LONDON (Reuters) – Prime Minister Theresa May won a confidence vote in the British parliament on Wednesday before proposing immediate talks with other party leaders in an attempt to break the deadlock on a Brexit divorce agreement.
Lawmakers voted 325 to 306 that they had confidence in May’s government, just 24 hours after handing her Brexit deal a crushing defeat that left Britain’s exit from the European Union in disarray.
With the clock ticking down to March 29, the date set in law for Brexit, the United Kingdom is now in the deepest political crisis in half a century as it grapples with how, or even whether, to exit the European project it joined in 1973.
After the results of the confidence vote were announced to cheers from Conservative lawmakers, May said she believed parliament had a duty and a responsibility to find a solution that would deliver Brexit.
“We will continue to work to deliver on the solemn promise we made to the people of this country to deliver on the result of the referendum,” May said.
“I would like to invite the leaders of parliamentary parties to meet with me individually, and I would like to start these meetings tonight.”
If May fails, the United Kingdom could face a disorderly “no-deal” Brexit, a delay to Brexit, or even another referendum on membership. Some critics said she was not budging from the deal that had alienated all sides in parliament.
“Before there can be any positive discussions about the way forward, the government must remove clearly, once and for all, the prospect of the catastrophe of a no-deal Brexit from the EU and all the chaos that would come as a result of that,” opposition Labour leader Jeremy Corbyn said.
Earlier, Labour finance spokesman John McDonnell said May could eventually get a deal through parliament if she negotiated a compromise with his party – which wants a permanent customs union with the EU, a close relationship with its single market and greater protections for workers and consumers.
But her spokesman said it was still government policy to be outside an EU customs union while May, an initial opponent of Brexit who won the top job in the turmoil following the 2016 referendum, insisted Britain would leave the bloc as planned on March 29, leaving little time for a solution to be found.
Sterling had jumped by more than a cent against the dollar on news of May’s defeat on Tuesday and was holding close to that level on Wednesday. Many investors believe the prospect of a no-deal exit has receded as parliament hardens its stance against it. [GBP/]
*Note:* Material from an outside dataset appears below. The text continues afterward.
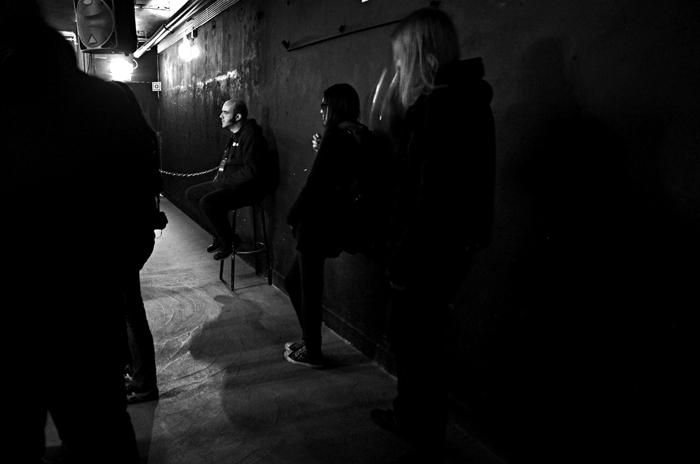 Where is `light bulb`? The image size is (700, 464). light bulb is located at coordinates (186, 48).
Tuesday’s crushing defeat appears to have killed off May’s two-year strategy of forging an amicable divorce in which a status-quo transition period would be followed by Britain operating an independent trade policy alongside close ties to the EU, the world’s biggest single market.
There have been growing calls from pro-EU lawmakers from both her own party and opposition politicians for another referendum with an option to cancel Brexit. Labour has said it is ruling nothing out if it fails to bring May down.
Ever since Britain voted by 52-48 percent to leave the EU in June 2016, the political class has been debating how to leave the European project forged by France and Germany after the devastation of World War Two.
FEARS OF CATASTROPHE
Companies on Wednesday warned of catastrophic job losses and chaos at ports if there was no deal. Trade with the EU would then default to basic World Trade Organization rules, which many argue would disrupt innumerable manufacturing supply chains relying on rapid, friction-free trade.
Other members of the EU, which combined has about six times the economic might of the United Kingdom, called for discussion but indicated there was little chance of fundamental change to the deal May had negotiated. German Foreign Minister Heiko Maas said there was not much time left to find a Brexit solution and “the time for playing games is now over”.
For the EU, already reeling from successive crises over debt and refugees, Brexit is possibly the biggest blow in its 60-year history, though its 27 other members have shown remarkable unity over Britain’s exit.
While some EU leaders and many British lawmakers have suggested that Britain might want to change its mind, Britain’s leaders are concerned that to stop Brexit could alienate the 17.4 million people who voted to leave.
Brexit supporters anticipate some short-term economic pain but say Britain will then thrive if cut loose from what they cast as a doomed experiment in German-dominated unity.
Opponents of Brexit say it is folly that will weaken the West, make Britain poorer and torpedo what remains of its post-imperial clout.